Cathleen watched Magdalene as she sat in front of the mirror. She saw the disillusioned eyes looking back at her from the glass.
“Fascinating is right. Up to the present day.”
“I expect you’ve heard the rumour, too. About the baby.”r />
“I gather that most people have. Someone has made it his business, or her business, to see that it spreads. At that, rumours spread of their own accord in this country.” She shrugged. “It won’t be the first illegitimate child in this family, I should think.”
“Illegitimate?”
“How else?” Magdalene had turned to face Cathleen. Her eyes had no hint of mockery. “Shamus wasn’t married, you know. Nor did he have a child.”
“But—”
“Oh, yes, you’ve heard all the stuff, about the marriage register, and so on. Couldn’t there be another Shamus O’Riordan? It’s not an absolutely unheard-of name. All I know is, it wasn’t my Shamus. He didn’t lie. Oh, I know what you think. That Irishmen don’t lie, but speak cleverly and amusingly round the truth. Shamus didn’t even do that, He was honest.”
“But the baby—”
“God knows! Ask Rory. Ask Liam. That’s if it even exists.
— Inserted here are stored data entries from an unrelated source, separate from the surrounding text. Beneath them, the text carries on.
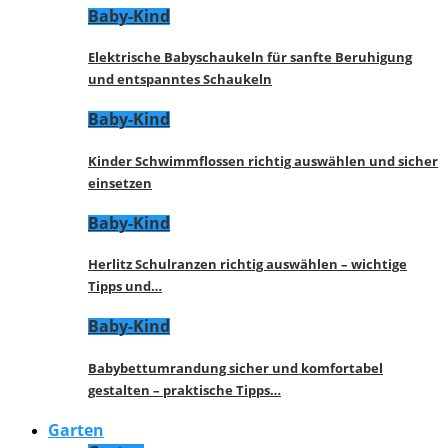
Baby-Kind
Elektrische Babyschaukeln für sanfte Beruhigung
und entspanntes Schaukeln
Baby-Kind
Kinder Schwimmflossen richtig auswählen und sicher
einsetzen
Baby-Kind
Herlitz Schulranzen richtig auswählen – wichtige
Tipps und…
Baby-Kind
Babybettumrandung sicher und komfortabel
gestalten – praktische Tipps…
Garten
“I had an anonymous letter. I lost my own baby not very long ago. I suppose this person knows and is thinking I’ll be sympathetic or gullible or something, and start making things awkward for the family.”
“Hell!” said Magdalene sympathetically. “That makes two of us bereaved. I am sorry.”
“But who would write the letter to me?”
“The baby’s mother, perhaps. If there is a baby. I suppose she fondly imagines she’s the wronged one. But if she were honest she would come into the open, wouldn’t she? There’d be no need for this back-door approach.”
“You mean that red-headed girl who came—”
“That will-o’-the-wisp, that bog fairy!” Magdalene suddenly put her face in her hands. “I don’t know. All I know is that I loved Shamus and he loved me. And now he’s gone. Don’t get mixed up with this family. I’m warning you. You’ll only get hurt.”
“Scorched,” Cathleen murmured. “That’s what Rory said.”
“Rory’s like Shamus.”
“Honest?”
“I wouldn’t know about that. One honest O’Riordan in a generation would be riches. No, he’s only like him in looks. I have to keep away from him. I might be tempted to do this transference of feelings thing, and find I’d an impostor on my hands, Or in my breast.” She began patting powder on her nose. “Do you think we’re all crazy?”